→ ASSIGNMENT: Write down the lines exactly as they appear, from the one that contains "mere som ligger udover de lovpligtige" through the final line of the records, so that both ends are kept and no pictures come along.
- - - -
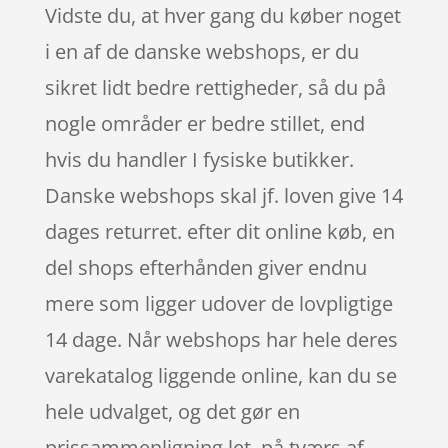
Vidste du, at hver gang du køber noget
i en af de danske webshops, er du
sikret lidt bedre rettigheder, så du på
nogle områder er bedre stillet, end
hvis du handler I fysiske butikker.
Danske webshops skal jf. loven give 14
dages returret. efter dit online køb, en
del shops efterhånden giver endnu
mere som ligger udover de lovpligtige
14 dage. Når webshops har hele deres
varekatalog liggende online, kan du se
hele udvalget, og det gør en
prissammenligning let, på tværs af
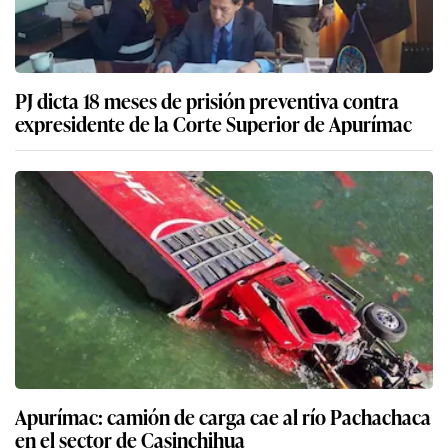
PJ dicta 18 meses de prisión preventiva contra
expresidente de la Corte Superior de Apurímac
Apurímac: camión de carga cae al río Pachachaca
en el sector de Casinchihua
- - - -
→ WRITTEN REPLY:
mere som ligger udover de lovpligtige
14 dage. Når webshops har hele deres
varekatalog liggende online, kan du se
hele udvalget, og det gør en
prissammenligning let, på tværs af
PJ dicta 18 meses de prisión preventiva contra
expresidente de la Corte Superior de Apurímac
Apurímac: camión de carga cae al río Pachachaca
en el sector de Casinchihua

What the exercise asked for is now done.